■ TASK STATEMENT
Below are the records; give the number of lines in them that include the word "миллиардов", and nothing more.

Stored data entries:
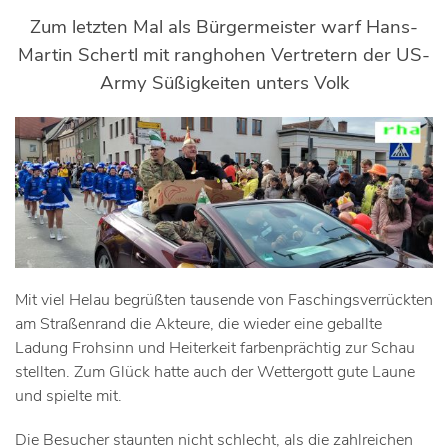
Zum letzten Mal als Bürgermeister warf Hans-
Martin Schertl mit ranghohen Vertretern der US-
Army Süßigkeiten unters Volk
Mit viel Helau begrüßten tausende von Faschingsverrückten
am Straßenrand die Akteure, die wieder eine geballte
Ladung Frohsinn und Heiterkeit farbenprächtig zur Schau
stellten. Zum Glück hatte auch der Wettergott gute Laune
und spielte mit.
Die Besucher staunten nicht schlecht, als die zahlreichen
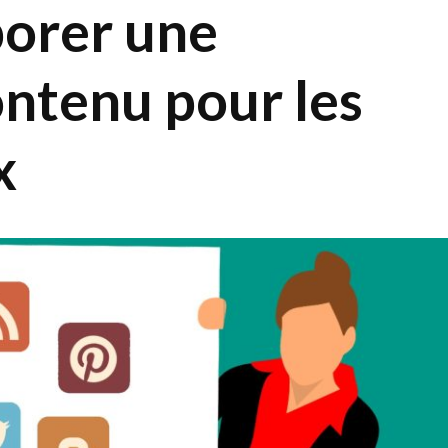
orer une
ontenu pour les
x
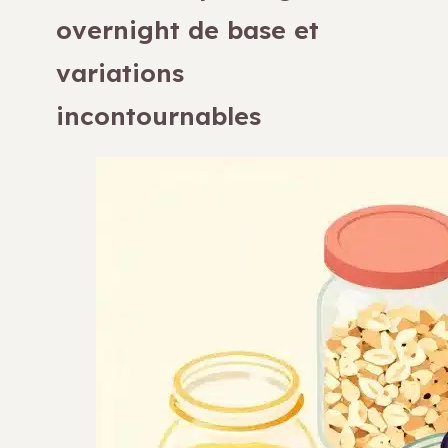
overnight de base et
variations
incontournables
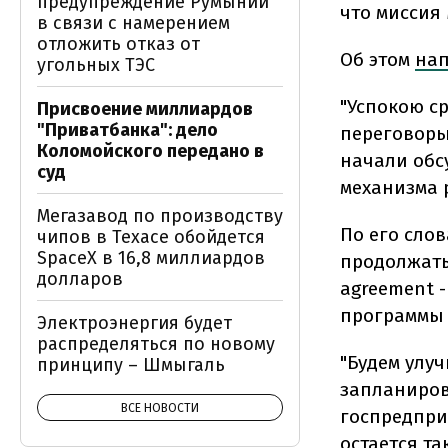
предупреждение Румынии
что миссия
в связи с намерением
отложить отказ от
Об этом
на
угольных ТЭС
"Успокою ср
Присвоение миллиардов
"Приватбанка": дело
переговоры
Коломойского передано в
начали обс
суд
механизма 
Мегазавод по производству
По его слов
чипов в Техасе обойдется
SpaceX в 16,8 миллиардов
продолжать
долларов
agreement 
программы 
Электроэнергия будет
распределяться по новому
"Будем улу
принципу – Шмыгаль
запланиров
ВСЕ НОВОСТИ
госпредпри
остается т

■ RESULT OF THIS TASK
2